Source data below:
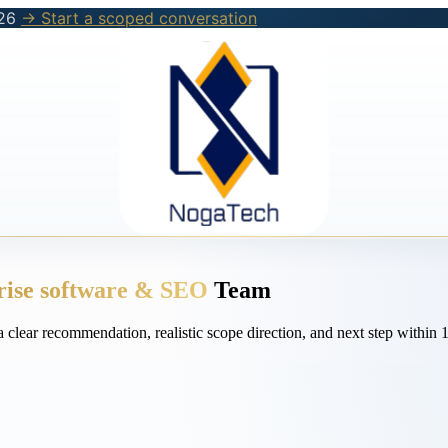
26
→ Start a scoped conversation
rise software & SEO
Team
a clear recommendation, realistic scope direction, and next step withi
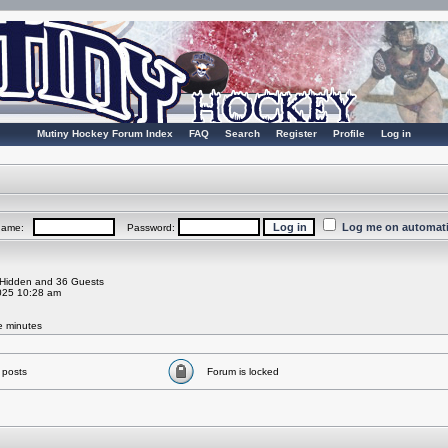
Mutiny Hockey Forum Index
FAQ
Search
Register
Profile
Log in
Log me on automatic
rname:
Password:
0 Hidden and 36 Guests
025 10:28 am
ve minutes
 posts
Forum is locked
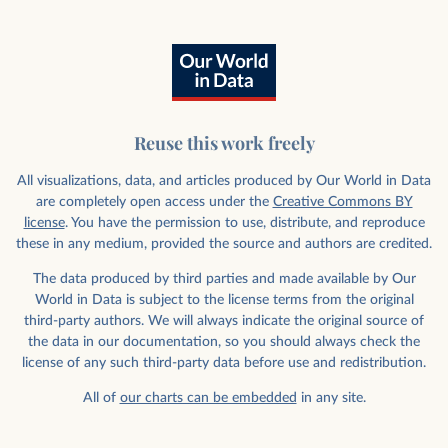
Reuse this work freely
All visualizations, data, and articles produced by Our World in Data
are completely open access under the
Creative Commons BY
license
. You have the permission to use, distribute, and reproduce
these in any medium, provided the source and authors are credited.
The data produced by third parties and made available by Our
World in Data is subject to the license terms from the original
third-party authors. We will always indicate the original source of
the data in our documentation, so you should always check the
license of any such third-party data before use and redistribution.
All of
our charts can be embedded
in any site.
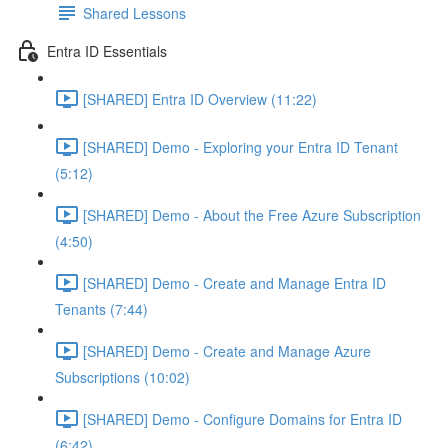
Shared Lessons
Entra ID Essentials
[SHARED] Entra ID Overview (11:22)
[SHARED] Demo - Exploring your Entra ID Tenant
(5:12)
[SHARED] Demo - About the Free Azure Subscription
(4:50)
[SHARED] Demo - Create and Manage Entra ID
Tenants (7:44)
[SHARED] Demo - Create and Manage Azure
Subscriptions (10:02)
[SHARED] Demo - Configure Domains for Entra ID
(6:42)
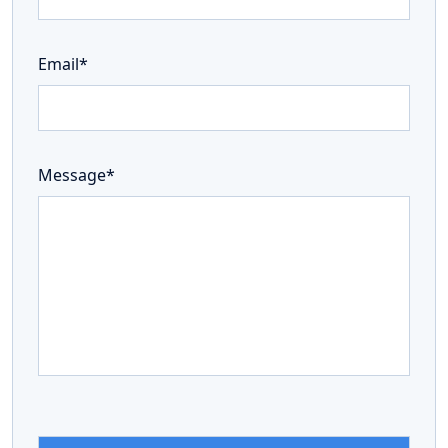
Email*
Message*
End of Source data.
### What you are asked to do
Where a line above contains the word "authors", copy that line.

### Exercise answer
these in any medium, provided the source and authors are credited.
third-party authors. We will always indicate the original source of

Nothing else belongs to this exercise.